Stefan
The Classy Gentleman
Calm, controlled, measured. Blond hair, blue eyes, permanently bronzed skin. Likeable, understated, courteous. An unassuming Swede with a quiet charm and perfect English. Always with Adidas and Wilson even today-a sponsor’s dream. The perfect foil to his nemesis Boris Becker. Mothers and grandmothers loved him. A “gentleman player.”
But underneath all that was in fact a tennis player of quite remarkable tactical aggression. He didn’t play tennis by trying to win a baseline war of attrition like other Swedish players such as Björn Borg and Mats Wilander, the defensive kings, the counter-punchers.
No, Edberg was the prince of offensive tennis. A serve and volley maestro. A fast-court fast finisher. That huge kicking serve of his devised purposefully to draw a short or high return from his opponent so that he could spring into action with a first, surgical volley. And then there was that single-handed backhand. It was a thing of such fluid beauty, with which he could either goad an opponent with slice or laser the ball with topspin. Playing Edberg was much like playing John McEnroe: death by one thousand cuts. No vulgar hammer blows but the opponent covered in his own blood.
In some ways, he was therefore not a gentleman player at all. Edberg killed off opponents with quick points, making adversaries look slow, out of position and vulnerable. That knee-bent, clenched-fist celebration he broke into was a smack in the face to the guy on the other side of the net. It wasn’t intended to be of course, but it was. We saw it many times on his way to a track-record that includes 41 singles titles with 6 Grand Slams and 4 Davis Cup wins for Sweden. He was World Number 1. In total he won 3 of every 4 singles matches he played.

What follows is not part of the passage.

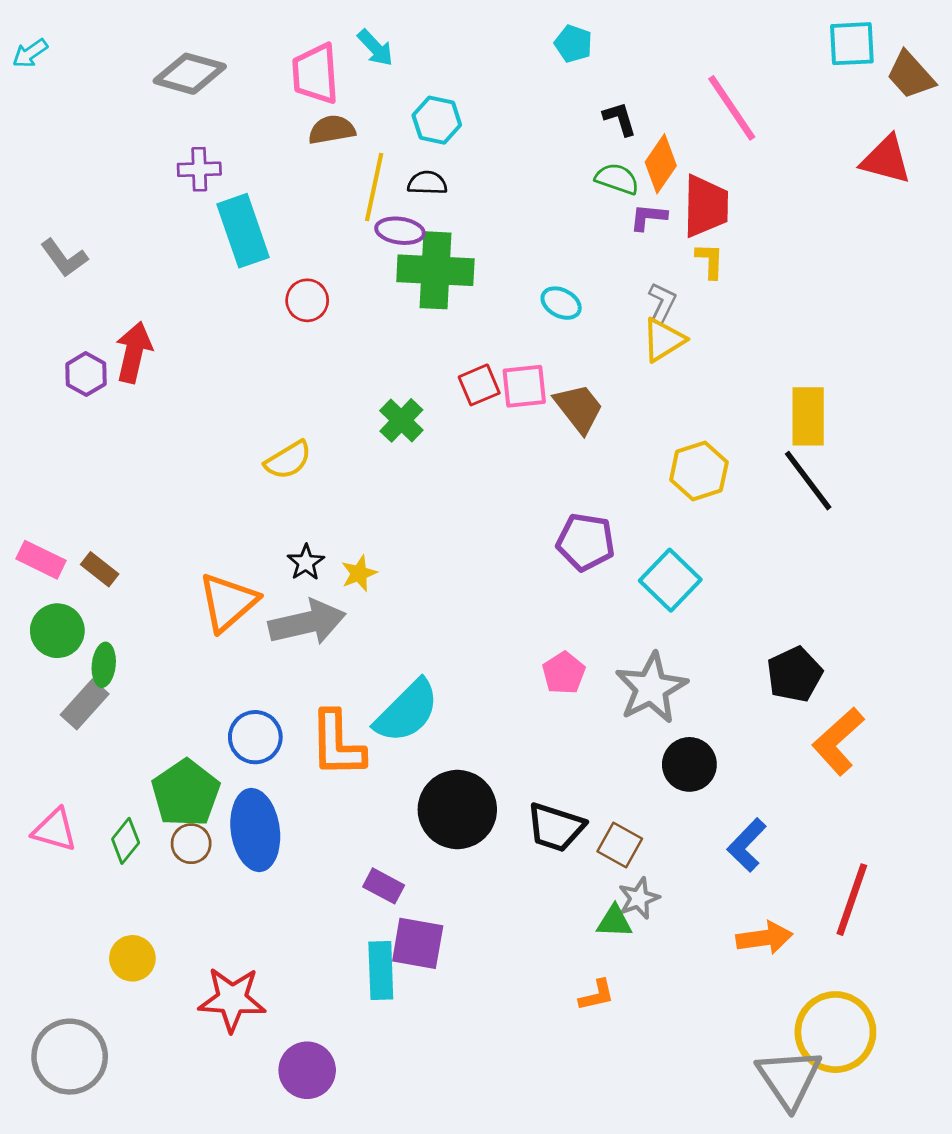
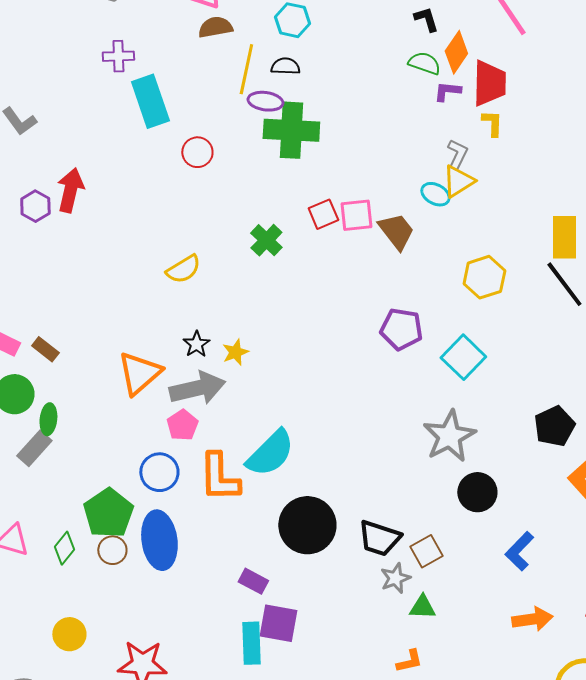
cyan ellipse: (561, 303) -> (435, 194), moved
pink pentagon: (564, 673) -> (182, 425), moved
brown square: (620, 845) -> (426, 551), turned 32
gray star: (639, 898) -> (395, 578), moved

Then fast forward twenty years from his quiet retirement in Sweden where he became a seriously good squash player. In 2014, in what was yet another stroke of genius by the other “gentleman player” Roger Federer, Edberg’s services were called on to help him develop a more aggressive game with shorter points as Roger entered his thirties. Watching them hit together, swinging their Wilsons on the practice courts of Indian Wells, is the best twenty minutes you’ll ever spend on YouTube. It is the epitome of “classy tennis”. The rhythm with which they hit the ball together is mesmerizing and metronomic. And remember, Federer is practicing with his boyhood idol who had become his coach-the stuff of Roger’s childhood dreams no doubt.
It was in their time together that Federer made some changes to his game. He introduced us to the “SABR”, the “Sneak Attack By Roger” when he suddenly advances to the service line for a snatched return of his opponent’s serve. It was an all-new tennis stroke. Others have since copied it but never with the same panache or effectiveness.
More significantly though, it was also in their time together that Federer switched to playing with a new racket. Both men had learned their craft using Wilson Pro Staff rackets with small 85 and 90 square inch head sizes, and both men had found high-bouncing clay courts the most challenging surface (Edberg, like Sampras who used the same racket, never won Roland Garros). Under Edberg’s stewardship, however, Roger helped develop Wilson’s Pro Staff lineage by specifying a more modern 97 square inch head size for his new signature racket. His switch to what became known as the Wilson Pro Staff RF97 Autograph had the tennis world chattering and it is already in the bracket of iconic tennis rackets. The quiet Swede’s hidden influence was visible for us all to see as Roger was then able to ramp up his own brand of aggressive tennis, rejuvenated and with an improved, even more reliable backhand for good measure.
When the Edberg/Federer coaching relationship came to an elegant end in 2015, having accomplished what he set out to do, the Swede returned to the place where he seems most comfortable, out of plain sight. No cameras, no fanfare, just the occasional appearance here and there. How very “Edberg” of him.
So what’s his legacy? There is a lot to say about that but perhaps it can be distilled into two very important codes which don’t just apply to tennis.
First, let your skills and talent do the talking, not your mouth. In open era tennis, Edberg, with Steffi Graf from the women’s game, are best-in-class examples of players who followed that code.
Second, nice guys don’t always finish last. If you unpack that sentence and think about what it really means, it’s the legacy we should all aspire to leave behind.